Di
corsa, di nuovo di corsa, passo dopo passo. Ormai Stefano correva ad
intermittenza da più di un'ora. Sembrava stesse facendo quell'allenamento distruttivo che chiamavano Guerrilla Cardio. Ed in
effetti nel suo petto più e più volte il battito aveva raggiunto la
soglia massima di battiti al minuto che il suo organismo era in grado
di reggere. Il fiato era corto e strozzato dalla paura. Il buio, e
forse non solo quello, continuava a seguirlo. Aveva la sensazione che
il fine vita tranquillo che aveva immaginato e sperato per se stesso,
magari nel letto di casa durante il sonno, era molto diverso da
quello che gli si prospettava. Illuminò con la torcia i corridoi già
percorsi.
Ok. Non si va nè di qua e né di là, forse di fronte alla scala c'è una strada che mi sono perso.
Infatti c'era un altro corridoio a cui non aveva fatto caso e che il carabiniere non ne aveva menzionato. Era parallelo al primo che aveva percorso insieme a Roberto da quanto era salito a quel piano.
Ok. Non si va nè di qua e né di là, forse di fronte alla scala c'è una strada che mi sono perso.
Infatti c'era un altro corridoio a cui non aveva fatto caso e che il carabiniere non ne aveva menzionato. Era parallelo al primo che aveva percorso insieme a Roberto da quanto era salito a quel piano.
Tentando
di mantenere un passo felpato si accinse a percorrerlo; nel frattempo
con le orecchie cercava di captare qualsiasi suono.

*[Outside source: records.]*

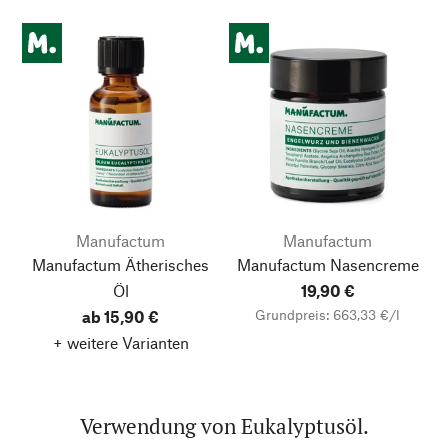
Manufactum
Manufactum
Manufactum Ätherisches
Manufactum Nasencreme
Öl
19,90 €
Grundpreis: 663,33 €/l
ab 15,90 €
+ weitere Varianten
Verwendung von Eukalyptusöl.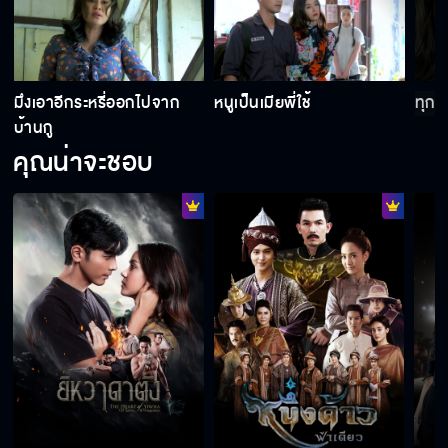
มึงเอาอีกระหรี่ออกไปจาก
หนูเป็นเมียพี่ใช้
ทุกค
บ้านกู
คุณน่าจะชอบ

C'erano tante vibrazioni nell'aria, ma non oltre il livello di
guarda, ammesso che esistesse in quella situazione un livello di
guardia accettabile, in fondo non escludeva che da un momento all'altro
quella cosa gli sarebbe saltata al collo e l'avrebbe fatto a
brandelli.
La
scala, la scala! Sulla parete c'erano tre lunghe ditate di sangue.
Di chi
saranno? Forse Roberto è riuscito a scappare.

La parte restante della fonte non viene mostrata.